Besides the problematic ethics in marketing binders to kids, there is evidence that children who socially transition (change their names and pronouns, clothing and hairstyles to match stereotypical gender norms of the opposite sex) are more likely to seek medical transition down the road. That means that once kids get it into their heads that girls can change to boys (which is scientifically impossible even with transition surgery), they move deeper into their dysphoria, on the train to irreversible effects from testosterone treatment. Next stop, needless surgeries and ultimately, becoming a lifelong medical patient who will likely still suffer with dysphoria. In a complete perversion of language, proponents promise the binder will liberate its wearer to “live his truth”. How is persuading a female she’s entrapped in her healthy body by telling her it needs fixing progressive in any way? What freedom is this?
My daughter’s already fragile mental health spiraled downward rapidly since the social transition. The cheerleaders at school are long gone, far more enthralled with the idea of a unicorn in their midst than in caring about her well-being or truly including her. The pro-LGBTQ initiative, when it came to the T, was a superficial, misguided crock of manure mixed with virtue signaling. The medical community was worse, dismissing our concerns and any meaningful probing of her myriad issues while pointing us toward the gender clinic.

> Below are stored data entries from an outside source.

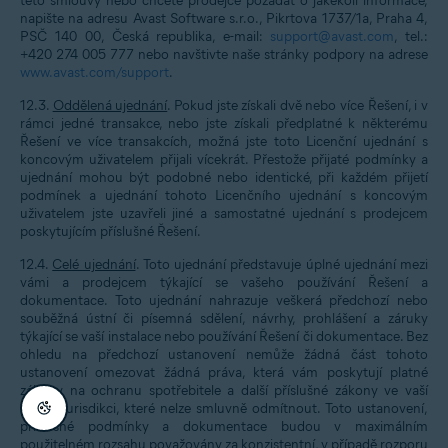
této smlouvy nebo chcete prodejce požádat o jakékoli informace,
napište na adresu Avast Software s.r.o., Pikrtova 1737/1a, Praha 4,
PSČ 140 00, Česká republika, e-mail:
support@avast.com
, tel.:
+420 274 005 777 nebo navštivte naše stránky podpory na adrese
www.avast.com/support
.
12.3.
Oddělená ujednání
. Pokud jste získali dvě nebo více Řešení, i v
rámci jedné transakce, nebo jste získali předplatné k některému
Řešení ve více transakcích, možná jste toto Licenční ujednání s
koncovým uživatelem přijali vícekrát. Přestože přijaté podmínky a
ujednání mohou být podobné nebo identické, při každém přijetí
podmínek a ujednání tohoto Licenčního ujednání s koncovým
uživatelem jste uzavřeli jiné a samostatné ujednání s prodejcem
poskytujícím příslušné Řešení.
12.4.
Celé ujednání
. Toto ujednání představuje úplné ujednání mezi
vámi a prodejcem týkající se vašeho používání Řešení a
dokumentace. Toto ujednání nahrazuje veškerá předchozí nebo
souběžná ústní či písemná sdělení, návrhy, prohlášení a záruky
týkající se vaší instalace nebo používání Řešení či dokumentace. Bez
ohledu na předchozí ustanovení nemůže žádná část tohoto
ustanovení omezovat žádná práva, která vám poskytují platné
zákony na ochranu spotřebitele a další příslušné zákony ve vaší
právní jurisdikci, které nelze smluvně odmítnout. Toto ustanovení,
příslušné podmínky a dokumentace budou v maximálním
použitelném rozsahu považovány za konzistentní, v případě rozporu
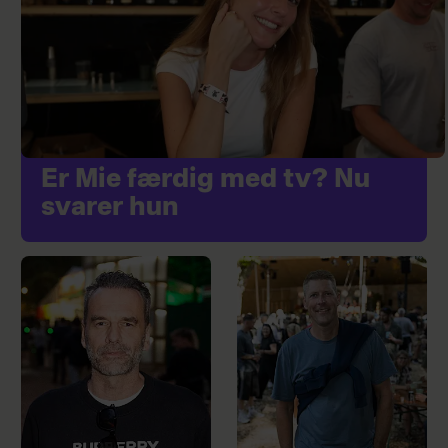
Er Mie færdig med tv? Nu
svarer hun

So that binder? It was my daughter’s gateway drug into dysphoria, a symptom of something much bigger than the garment itself. We are living in a time where celebrating diversity has lost its meaning and is being mass merchandised at the expense of impressionable young people. The profit incentives are massive for pharmaceutical companies, plastic surgeons, endocrinologists, and cottage industries like those selling “gender affirming underwear”.
Today at the beach, I breathe uneasily, watching my daughter furtively glance over her shoulder, checking to see who might be judging her. Just a few years ago she would have been in a bikini. A few years before that, she would have been completely oblivious to onlookers, in that carefree way children can be. Suddenly, she dives under the waves, disappears, and pops back up. Momentarily invigorated by the icy water, her face is bright, her smile effervescent. “It’s freezing!” she calls.
There’s my girl, I think, waving. I’ll fight for her to the end.